We can see that it is just using 15.6.12 given that it also matches the sub-dependency requirement of a version >= 14.0.0.

That seems like the best behavior in my opinion, since we do not need two versions of react installed. It makes sense that it should work with both packages given that the author of the sub-dependency said that 15.6.2 is within the valid dependency ranges.

After running our tests again with the npm installation it all worked, but we still had to fix the problem for Yarn users.

Yarn Resolutions

Yarn 1.0 released a feature I talked about in my last post called resolutions. Here is a quick description of the problem they are solving from the Yarn 1.0 launch:

Occasionally, packages will receive important bug fixes or critical security updates that need to be adopted as soon as possible. Unfortunately, your project may not be the direct consumer of those dependencies, but rather will use them through a few layers of transient dependencies. In such cases, you’ll be forced to either wait until your direct dependency is updated, or fork it and update the dependencies manually until a new release.

That sounds great! We have a few layers of dependencies that need React set to a specific version.

We can now specify a resolutions block in your package.json that instructs Yarn to use certain versions of sub-dependencies regardless of the version requested in their original dependency sets.

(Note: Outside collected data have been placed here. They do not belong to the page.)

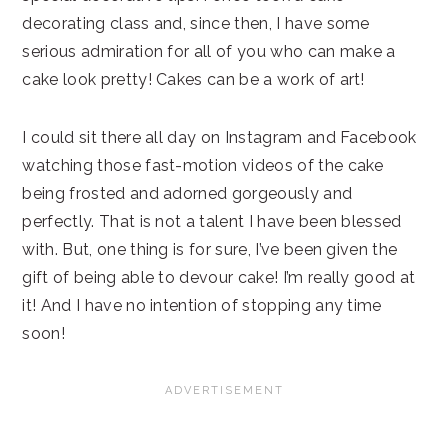
decorating class and, since then, I have some
serious admiration for all of you who can make a
cake look pretty! Cakes can be a work of art!
I could sit there all day on Instagram and Facebook
watching those fast-motion videos of the cake
being frosted and adorned gorgeously and
perfectly. That is not a talent I have been blessed
with. But, one thing is for sure, I’ve been given the
gift of being able to devour cake! I’m really good at
it! And I have no intention of stopping any time
soon!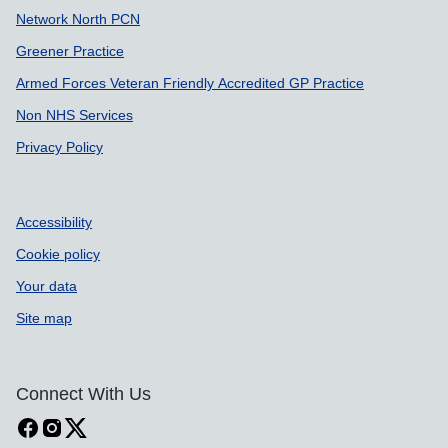
Network North PCN
Greener Practice
Armed Forces Veteran Friendly Accredited GP Practice
Non NHS Services
Privacy Policy
Accessibility
Cookie policy
Your data
Site map
Connect With Us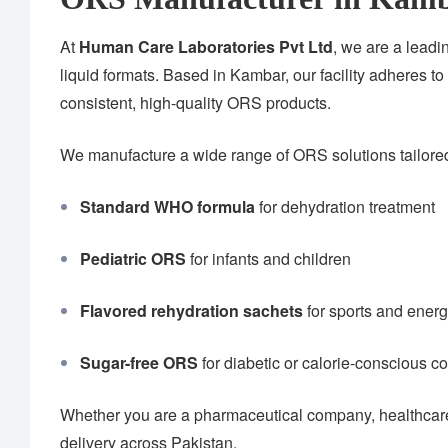
At
Human Care Laboratories Pvt Ltd
, we are a lead
liquid formats. Based in Kambar, our facility adheres to
consistent, high-quality ORS products.
We manufacture a wide range of ORS solutions tailored 
Standard WHO formula
for dehydration treatment
Pediatric ORS
for infants and children
Flavored rehydration sachets
for sports and ener
Sugar-free ORS
for diabetic or calorie-conscious 
Whether you are a pharmaceutical company, healthcare 
delivery across Pakistan.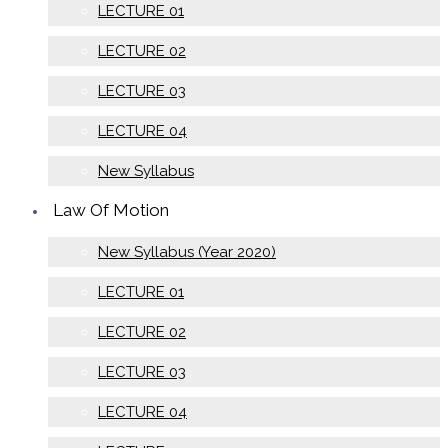
LECTURE 01
LECTURE 02
LECTURE 03
LECTURE 04
New Syllabus
Law Of Motion
New Syllabus (Year 2020)
LECTURE 01
LECTURE 02
LECTURE 03
LECTURE 04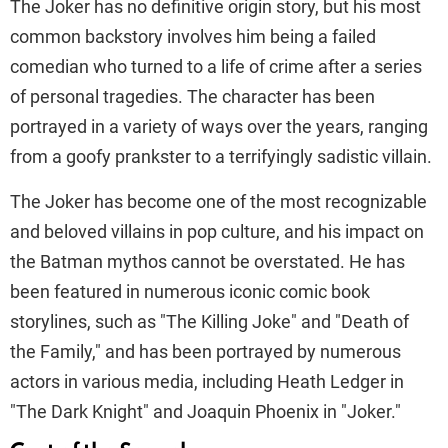
The Joker has no definitive origin story, but his most
common backstory involves him being a failed
comedian who turned to a life of crime after a series
of personal tragedies. The character has been
portrayed in a variety of ways over the years, ranging
from a goofy prankster to a terrifyingly sadistic villain.
The Joker has become one of the most recognizable
and beloved villains in pop culture, and his impact on
the Batman mythos cannot be overstated. He has
been featured in numerous iconic comic book
storylines, such as "The Killing Joke" and "Death of
the Family," and has been portrayed by numerous
actors in various media, including Heath Ledger in
"The Dark Knight" and Joaquin Phoenix in "Joker."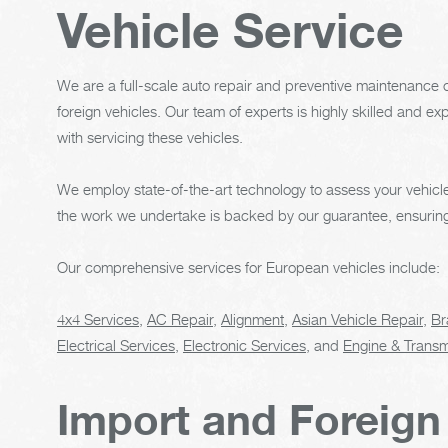
Vehicle Service
We are a full-scale auto repair and preventive maintenance c
foreign vehicles. Our team of experts is highly skilled and 
with servicing these vehicles.
We employ state-of-the-art technology to assess your vehicle
the work we undertake is backed by our guarantee, ensuring y
Our comprehensive services for European vehicles include:
4x4 Services
,
AC Repair
,
Alignment
,
Asian Vehicle Repair
,
Br
Electrical Services
,
Electronic Services
, and
Engine & Transm
Import and Foreign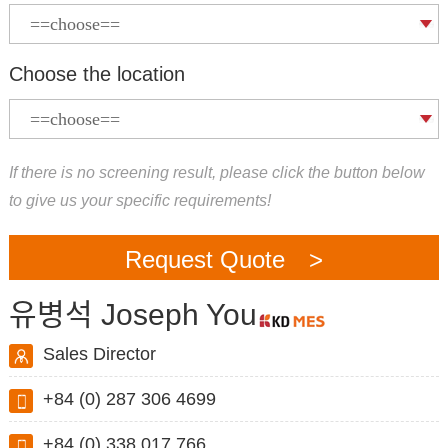
Choose the location
If there is no screening result, please click the button below
to give us your specific requirements!
Request Quote >
유병석 Joseph You
Sales Director
+84 (0) 287 306 4699
+84 (0) 338 017 766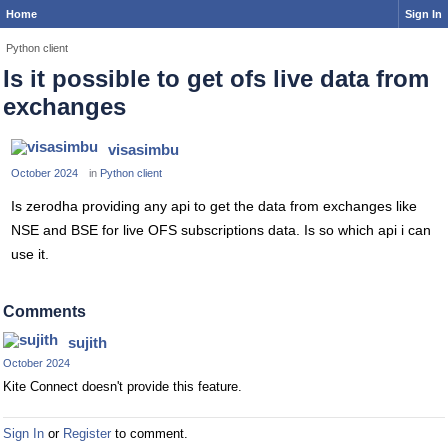
Home
Sign In
Python client
Is it possible to get ofs live data from
exchanges
visasimbu
October 2024
in
Python client
Is zerodha providing any api to get the data from exchanges like
NSE and BSE for live OFS subscriptions data. Is so which api i can
use it.
Comments
sujith
October 2024
Kite Connect doesn't provide this feature.
Sign In
or
Register
to comment.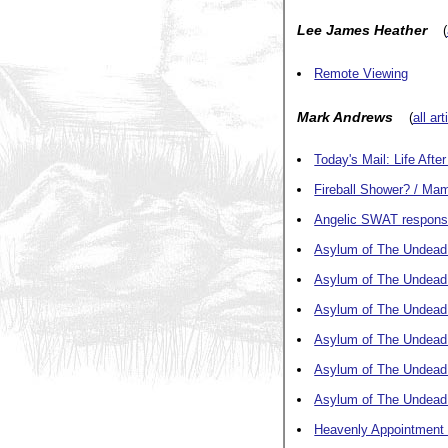
Lee James Heather
(
Remote Viewing
Mark Andrews
(
all ar
Today's Mail: Life Afte
Fireball Shower? / M
Angelic SWAT response
Asylum of The Undead: P
Asylum of The Undead: 
Asylum of The Undead: 
Asylum of The Undead:
Asylum of The Undead:
Asylum of The Undead: 
Heavenly Appointment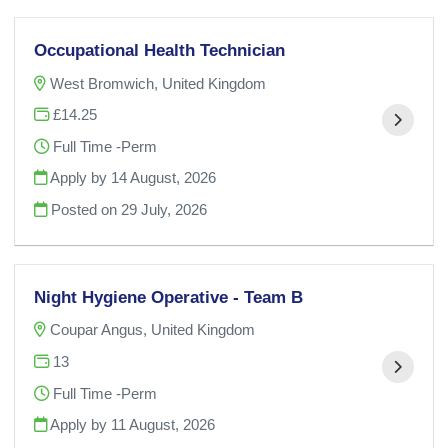
Occupational Health Technician
West Bromwich, United Kingdom
£14.25
Full Time -Perm
Apply by 14 August, 2026
Posted on
29 July, 2026
Night Hygiene Operative - Team B
Coupar Angus, United Kingdom
13
Full Time -Perm
Apply by 11 August, 2026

By adding the following to our package.json:

"resolutions": {
  "react": "^15.4.2"
}

We enforce that only one dependency of react is resolved and that it matches our requirement of less than version 16. Now when I look at the yarn.lock we have a single React entry:

react@>=0.14.0, "react@^0.14.0 || ^15.0.0", react@^15.4.2:
  version "15.6.2"
  resolved "https://registry.yarnpkg.com/react/-/react-15.6.2.tgz#dba0434ab439cfe82f108f0f511663908179aa72"
  dependencies:
    create-react-class "^15.6.0"
    fbjs "^0.8.9"
    loose-envify "^1.1.0"
    object-assign "^4.1.0"
    prop-types "^15.5.10"

and running yarn list react again is a single line:

└─ react@15.6.2

Takeaway

The tests are now passing with the correct version of React resolved using both Yarn and npm. The first key things to consider is to be careful of optimistic versioning of dependencies greater than any particular version. Over time we will pull in the upgraded versions of our dependencies that have corrected this problem in their package.json and then remove the blanket resolution.

The second thing to note is that Yarn and npm resolve packages differently. It was surprising when we realized that some projects using the same packages were broken and some weren’t because of the React upgrade. Choose whichever system works best for you and remember to check the implementation differences between the two package managers before taking anything for granted.